I've not heard him watching...but I've seen Zarika, and he could not have been far behind yet he did not show himself to me. He hasn't come for me like he said he wanted to. I'd let myself be....hopeful he would. Foolish, I suppose. When I needed him most he'd wanted to send me away, saying that old time were no more. They are just that..old times.
So why press your lips to mine again? Ye know what it does, I think. Ye want to keep your hold on the chain you've slipped around my neck and do it to choke me back when I test the length of the links. But the emotions which cloud my mind when I need the peace, the emotions ye warned me of, all trace back to ye as ye tell me it can never be, yet it seems possible with every other woman you cross paths with. Ye want to own me and yet not call me your own. Ye weaken me then are angered by my being weak.

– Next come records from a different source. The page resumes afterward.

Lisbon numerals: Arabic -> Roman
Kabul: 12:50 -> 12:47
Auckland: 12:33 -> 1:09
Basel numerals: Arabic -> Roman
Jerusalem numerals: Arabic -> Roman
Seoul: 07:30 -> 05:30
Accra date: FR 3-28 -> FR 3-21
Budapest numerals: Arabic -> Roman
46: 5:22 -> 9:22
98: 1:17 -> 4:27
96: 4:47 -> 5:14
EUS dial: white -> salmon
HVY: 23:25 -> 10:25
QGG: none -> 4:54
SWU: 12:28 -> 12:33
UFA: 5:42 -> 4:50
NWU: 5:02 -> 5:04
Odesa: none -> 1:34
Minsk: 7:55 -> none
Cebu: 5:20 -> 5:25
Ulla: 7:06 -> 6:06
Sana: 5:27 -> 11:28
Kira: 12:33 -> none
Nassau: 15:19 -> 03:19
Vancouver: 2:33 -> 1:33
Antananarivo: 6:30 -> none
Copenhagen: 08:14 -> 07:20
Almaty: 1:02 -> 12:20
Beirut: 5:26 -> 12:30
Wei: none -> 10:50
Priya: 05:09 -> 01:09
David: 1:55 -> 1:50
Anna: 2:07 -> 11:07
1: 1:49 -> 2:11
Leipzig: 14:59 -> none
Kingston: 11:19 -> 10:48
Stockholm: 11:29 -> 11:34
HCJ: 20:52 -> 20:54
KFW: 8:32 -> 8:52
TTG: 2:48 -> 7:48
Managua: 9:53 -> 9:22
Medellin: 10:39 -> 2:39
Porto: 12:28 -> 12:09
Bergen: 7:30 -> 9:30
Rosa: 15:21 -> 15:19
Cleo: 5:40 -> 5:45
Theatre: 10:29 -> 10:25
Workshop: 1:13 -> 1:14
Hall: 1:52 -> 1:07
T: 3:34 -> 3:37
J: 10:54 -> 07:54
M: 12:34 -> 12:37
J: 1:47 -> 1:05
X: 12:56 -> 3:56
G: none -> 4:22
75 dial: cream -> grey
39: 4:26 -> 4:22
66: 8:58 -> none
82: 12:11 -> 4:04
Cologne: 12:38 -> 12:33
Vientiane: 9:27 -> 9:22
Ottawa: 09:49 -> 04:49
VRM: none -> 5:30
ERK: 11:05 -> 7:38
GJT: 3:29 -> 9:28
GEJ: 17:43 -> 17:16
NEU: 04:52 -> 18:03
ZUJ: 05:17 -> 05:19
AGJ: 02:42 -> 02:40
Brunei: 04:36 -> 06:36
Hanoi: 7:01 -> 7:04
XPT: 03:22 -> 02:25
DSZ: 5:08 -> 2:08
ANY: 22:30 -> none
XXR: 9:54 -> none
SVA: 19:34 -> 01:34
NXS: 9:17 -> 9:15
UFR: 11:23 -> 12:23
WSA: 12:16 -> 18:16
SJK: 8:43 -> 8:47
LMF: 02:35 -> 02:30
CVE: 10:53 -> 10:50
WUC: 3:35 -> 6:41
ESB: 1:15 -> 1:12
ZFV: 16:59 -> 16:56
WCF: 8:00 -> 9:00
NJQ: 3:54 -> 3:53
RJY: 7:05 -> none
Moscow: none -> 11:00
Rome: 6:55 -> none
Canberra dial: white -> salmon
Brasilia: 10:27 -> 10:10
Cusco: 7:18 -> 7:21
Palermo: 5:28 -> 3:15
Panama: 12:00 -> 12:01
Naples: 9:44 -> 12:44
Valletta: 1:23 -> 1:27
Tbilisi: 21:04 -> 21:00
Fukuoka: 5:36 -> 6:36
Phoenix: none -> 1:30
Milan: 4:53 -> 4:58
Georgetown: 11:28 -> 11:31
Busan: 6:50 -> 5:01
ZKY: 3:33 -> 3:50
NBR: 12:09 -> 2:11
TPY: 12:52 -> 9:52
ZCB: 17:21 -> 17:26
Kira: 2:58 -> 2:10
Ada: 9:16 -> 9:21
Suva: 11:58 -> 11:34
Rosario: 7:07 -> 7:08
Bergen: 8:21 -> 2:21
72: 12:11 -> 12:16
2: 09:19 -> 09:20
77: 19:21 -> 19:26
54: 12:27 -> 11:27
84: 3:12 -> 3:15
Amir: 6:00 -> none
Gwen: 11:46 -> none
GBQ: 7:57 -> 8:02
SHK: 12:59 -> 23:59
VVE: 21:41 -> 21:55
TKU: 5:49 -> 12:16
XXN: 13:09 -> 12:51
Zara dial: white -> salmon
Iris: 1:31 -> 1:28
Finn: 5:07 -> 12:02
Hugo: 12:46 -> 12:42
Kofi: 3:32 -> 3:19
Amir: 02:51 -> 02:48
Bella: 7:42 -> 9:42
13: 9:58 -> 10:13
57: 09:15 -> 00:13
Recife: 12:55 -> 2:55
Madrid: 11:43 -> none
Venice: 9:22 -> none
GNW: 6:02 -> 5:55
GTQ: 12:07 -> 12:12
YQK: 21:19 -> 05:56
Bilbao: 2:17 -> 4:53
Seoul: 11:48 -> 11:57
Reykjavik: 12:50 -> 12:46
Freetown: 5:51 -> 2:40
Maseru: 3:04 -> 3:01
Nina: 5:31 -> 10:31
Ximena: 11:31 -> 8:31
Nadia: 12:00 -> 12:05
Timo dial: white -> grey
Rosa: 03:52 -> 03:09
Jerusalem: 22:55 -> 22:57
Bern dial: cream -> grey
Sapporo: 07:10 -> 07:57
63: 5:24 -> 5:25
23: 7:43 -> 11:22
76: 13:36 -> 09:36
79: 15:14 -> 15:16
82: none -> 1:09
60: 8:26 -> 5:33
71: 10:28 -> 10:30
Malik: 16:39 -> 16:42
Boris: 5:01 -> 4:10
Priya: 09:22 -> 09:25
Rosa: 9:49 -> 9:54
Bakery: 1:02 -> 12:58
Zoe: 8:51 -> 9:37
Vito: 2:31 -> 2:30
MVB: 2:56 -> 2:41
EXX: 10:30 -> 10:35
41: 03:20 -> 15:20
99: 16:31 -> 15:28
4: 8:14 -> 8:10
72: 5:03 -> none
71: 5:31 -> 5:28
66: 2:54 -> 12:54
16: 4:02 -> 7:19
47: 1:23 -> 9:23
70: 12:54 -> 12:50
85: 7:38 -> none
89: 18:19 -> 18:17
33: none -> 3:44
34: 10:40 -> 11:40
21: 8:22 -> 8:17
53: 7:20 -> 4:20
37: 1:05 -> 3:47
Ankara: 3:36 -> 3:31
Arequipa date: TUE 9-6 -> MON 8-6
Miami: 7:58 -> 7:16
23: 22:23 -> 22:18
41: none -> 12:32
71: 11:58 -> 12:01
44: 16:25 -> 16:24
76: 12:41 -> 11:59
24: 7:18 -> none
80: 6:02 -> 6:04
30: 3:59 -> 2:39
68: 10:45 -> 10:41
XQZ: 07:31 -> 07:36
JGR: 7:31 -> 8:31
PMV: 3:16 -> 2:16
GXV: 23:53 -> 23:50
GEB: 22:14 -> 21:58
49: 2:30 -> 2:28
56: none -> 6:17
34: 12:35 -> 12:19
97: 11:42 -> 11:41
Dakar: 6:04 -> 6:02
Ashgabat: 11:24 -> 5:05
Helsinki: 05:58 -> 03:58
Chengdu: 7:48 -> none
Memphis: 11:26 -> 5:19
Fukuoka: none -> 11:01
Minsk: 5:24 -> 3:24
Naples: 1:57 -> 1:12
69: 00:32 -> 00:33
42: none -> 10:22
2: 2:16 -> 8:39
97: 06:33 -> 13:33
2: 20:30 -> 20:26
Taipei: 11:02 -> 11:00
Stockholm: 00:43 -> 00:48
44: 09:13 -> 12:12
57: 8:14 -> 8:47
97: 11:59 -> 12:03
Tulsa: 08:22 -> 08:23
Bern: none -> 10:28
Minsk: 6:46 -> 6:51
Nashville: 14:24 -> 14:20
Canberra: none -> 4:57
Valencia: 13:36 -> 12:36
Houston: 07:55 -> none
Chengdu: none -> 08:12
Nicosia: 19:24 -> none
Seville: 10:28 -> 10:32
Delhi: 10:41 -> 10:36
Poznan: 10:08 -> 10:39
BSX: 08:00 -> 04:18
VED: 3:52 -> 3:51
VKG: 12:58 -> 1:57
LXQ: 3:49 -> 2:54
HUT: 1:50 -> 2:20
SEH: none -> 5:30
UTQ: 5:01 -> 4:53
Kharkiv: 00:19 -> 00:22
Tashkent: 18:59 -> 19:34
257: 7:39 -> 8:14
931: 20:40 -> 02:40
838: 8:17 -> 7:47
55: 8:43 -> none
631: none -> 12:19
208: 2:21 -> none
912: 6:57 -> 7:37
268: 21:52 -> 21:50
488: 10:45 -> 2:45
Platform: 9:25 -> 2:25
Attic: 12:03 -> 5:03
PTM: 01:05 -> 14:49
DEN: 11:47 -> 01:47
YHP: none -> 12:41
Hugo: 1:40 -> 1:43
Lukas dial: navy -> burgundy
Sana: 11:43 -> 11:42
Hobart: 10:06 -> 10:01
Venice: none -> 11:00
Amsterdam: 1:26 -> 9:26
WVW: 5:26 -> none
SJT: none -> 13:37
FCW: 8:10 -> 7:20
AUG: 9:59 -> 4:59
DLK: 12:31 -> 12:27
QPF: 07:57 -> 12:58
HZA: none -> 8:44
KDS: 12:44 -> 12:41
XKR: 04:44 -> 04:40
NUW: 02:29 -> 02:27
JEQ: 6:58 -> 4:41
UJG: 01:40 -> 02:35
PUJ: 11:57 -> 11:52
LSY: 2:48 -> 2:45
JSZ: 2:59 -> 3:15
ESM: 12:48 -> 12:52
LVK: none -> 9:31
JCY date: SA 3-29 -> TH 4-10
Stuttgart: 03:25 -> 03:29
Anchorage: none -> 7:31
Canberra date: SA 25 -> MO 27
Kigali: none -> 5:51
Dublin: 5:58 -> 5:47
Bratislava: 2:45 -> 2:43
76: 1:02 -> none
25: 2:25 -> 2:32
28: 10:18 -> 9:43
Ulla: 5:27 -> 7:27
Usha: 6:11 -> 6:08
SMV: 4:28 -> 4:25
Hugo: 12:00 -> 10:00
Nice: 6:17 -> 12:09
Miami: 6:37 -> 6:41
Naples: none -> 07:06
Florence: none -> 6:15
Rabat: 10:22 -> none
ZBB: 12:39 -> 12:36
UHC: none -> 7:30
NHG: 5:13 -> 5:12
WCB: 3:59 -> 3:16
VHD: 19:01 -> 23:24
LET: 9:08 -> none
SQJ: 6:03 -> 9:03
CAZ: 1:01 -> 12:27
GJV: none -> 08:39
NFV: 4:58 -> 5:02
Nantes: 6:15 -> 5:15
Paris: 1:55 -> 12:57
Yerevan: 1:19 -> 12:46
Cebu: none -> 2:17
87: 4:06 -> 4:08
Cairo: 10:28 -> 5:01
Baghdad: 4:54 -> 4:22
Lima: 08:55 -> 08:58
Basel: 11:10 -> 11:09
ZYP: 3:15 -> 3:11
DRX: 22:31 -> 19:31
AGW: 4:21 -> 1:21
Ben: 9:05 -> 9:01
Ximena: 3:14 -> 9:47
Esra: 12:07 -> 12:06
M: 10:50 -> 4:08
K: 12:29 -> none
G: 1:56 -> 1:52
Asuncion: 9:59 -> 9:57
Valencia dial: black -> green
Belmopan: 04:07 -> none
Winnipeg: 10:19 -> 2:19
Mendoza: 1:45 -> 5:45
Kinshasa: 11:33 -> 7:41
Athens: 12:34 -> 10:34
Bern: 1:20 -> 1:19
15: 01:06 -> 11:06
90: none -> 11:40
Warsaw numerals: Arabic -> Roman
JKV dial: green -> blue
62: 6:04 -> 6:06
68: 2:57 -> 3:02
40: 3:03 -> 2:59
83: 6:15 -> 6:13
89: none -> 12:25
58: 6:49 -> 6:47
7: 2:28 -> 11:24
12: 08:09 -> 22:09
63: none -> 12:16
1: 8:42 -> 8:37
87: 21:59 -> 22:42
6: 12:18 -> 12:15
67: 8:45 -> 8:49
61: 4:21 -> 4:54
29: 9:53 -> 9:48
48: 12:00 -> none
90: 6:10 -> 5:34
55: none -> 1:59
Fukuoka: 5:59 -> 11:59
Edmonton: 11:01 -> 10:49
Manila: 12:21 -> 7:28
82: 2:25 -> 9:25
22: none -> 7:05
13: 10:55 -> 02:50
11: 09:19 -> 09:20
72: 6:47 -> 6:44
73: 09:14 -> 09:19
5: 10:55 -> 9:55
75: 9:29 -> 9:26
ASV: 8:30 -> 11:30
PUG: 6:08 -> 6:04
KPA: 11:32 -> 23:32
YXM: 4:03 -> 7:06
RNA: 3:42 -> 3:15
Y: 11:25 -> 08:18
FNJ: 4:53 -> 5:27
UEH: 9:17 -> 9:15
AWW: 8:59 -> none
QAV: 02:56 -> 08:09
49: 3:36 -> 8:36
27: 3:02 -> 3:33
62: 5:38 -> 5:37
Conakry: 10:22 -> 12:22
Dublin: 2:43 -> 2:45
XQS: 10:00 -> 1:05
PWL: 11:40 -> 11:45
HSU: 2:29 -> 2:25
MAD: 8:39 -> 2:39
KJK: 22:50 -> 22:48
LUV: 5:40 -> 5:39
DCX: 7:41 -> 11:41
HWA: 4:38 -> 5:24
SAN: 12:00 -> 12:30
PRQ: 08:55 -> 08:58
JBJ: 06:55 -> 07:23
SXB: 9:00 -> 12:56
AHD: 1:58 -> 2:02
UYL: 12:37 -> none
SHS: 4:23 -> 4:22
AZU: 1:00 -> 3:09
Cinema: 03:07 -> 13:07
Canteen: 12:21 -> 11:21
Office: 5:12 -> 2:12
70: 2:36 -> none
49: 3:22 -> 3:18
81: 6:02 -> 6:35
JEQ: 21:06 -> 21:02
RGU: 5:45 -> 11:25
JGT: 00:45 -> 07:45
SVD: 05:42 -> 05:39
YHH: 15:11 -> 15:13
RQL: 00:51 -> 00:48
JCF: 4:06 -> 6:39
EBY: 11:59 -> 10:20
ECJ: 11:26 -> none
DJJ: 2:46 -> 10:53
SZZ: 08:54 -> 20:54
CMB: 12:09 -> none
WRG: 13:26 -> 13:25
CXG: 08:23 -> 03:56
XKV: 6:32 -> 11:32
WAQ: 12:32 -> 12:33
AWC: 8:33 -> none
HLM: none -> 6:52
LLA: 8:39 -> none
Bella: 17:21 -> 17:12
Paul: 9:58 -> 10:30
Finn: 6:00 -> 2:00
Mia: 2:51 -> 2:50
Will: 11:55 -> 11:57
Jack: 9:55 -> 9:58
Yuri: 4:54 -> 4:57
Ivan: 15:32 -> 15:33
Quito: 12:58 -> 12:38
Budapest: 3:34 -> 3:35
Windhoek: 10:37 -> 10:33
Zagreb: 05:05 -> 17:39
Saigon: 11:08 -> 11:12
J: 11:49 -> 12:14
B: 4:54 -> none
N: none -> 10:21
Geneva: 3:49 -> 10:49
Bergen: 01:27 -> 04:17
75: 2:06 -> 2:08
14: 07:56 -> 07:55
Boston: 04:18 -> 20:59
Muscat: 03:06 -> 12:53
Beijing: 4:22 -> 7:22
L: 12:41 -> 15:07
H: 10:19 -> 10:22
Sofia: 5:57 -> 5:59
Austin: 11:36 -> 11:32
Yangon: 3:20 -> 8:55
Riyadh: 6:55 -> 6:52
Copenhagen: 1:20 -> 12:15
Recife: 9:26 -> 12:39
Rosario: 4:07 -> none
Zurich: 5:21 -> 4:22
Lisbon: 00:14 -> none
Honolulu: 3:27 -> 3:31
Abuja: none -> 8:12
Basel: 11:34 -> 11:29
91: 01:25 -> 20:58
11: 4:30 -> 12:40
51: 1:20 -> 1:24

No, enough of this. It affects me more now than ever before. Listen to the rain, Nybrylla...
...
Yes, it rains still, but I'm just out of reach of ye, Ylessa, though I see my reflection in ye. It's almost as if I see myself drowning, though the waters are not very deep. Is this what is happening? It's how I feel.
Gods, I'm so confused. Did ye ask Her to do it, Melchior? So that we can remain safe beneath our cloaks when the law demands otherwise? Did ye ask Her to do this to me for some future purpose, or was it Her own doing? Regardless of who, is it a blessing that will come in time, or have I disappointed one of ye?
I've cleared the old, now dead flowers from when I last came here and have brought ones that are fresh. I should have gone to the stream for this, I'm sorry. It is your water no less, but these flowers I picked will not travel in this impluvium as they would to multiple bodies of water. I will offer more. I will go to the very top of the waterfall and let them cascade downward and be carried down the stream.
It helps the harvest, yes. But I've always wondered, Ylessa, if the rain is your tears? The Protector stirred up this thought once more at his suggestion that such frequent and heavy rains started after the royal decree. Are ye sad for us all, Maiden, and the strong gales and lightning your anger with the Vek?
Protect me during this time, Green Maiden...Please. I've felt slower, weaker lately. The Protector lands hits during training he'd never have before, even with two good legs. It worries me, should a time come when I'll need to fight for these lives. I cannot bear another loss like the last.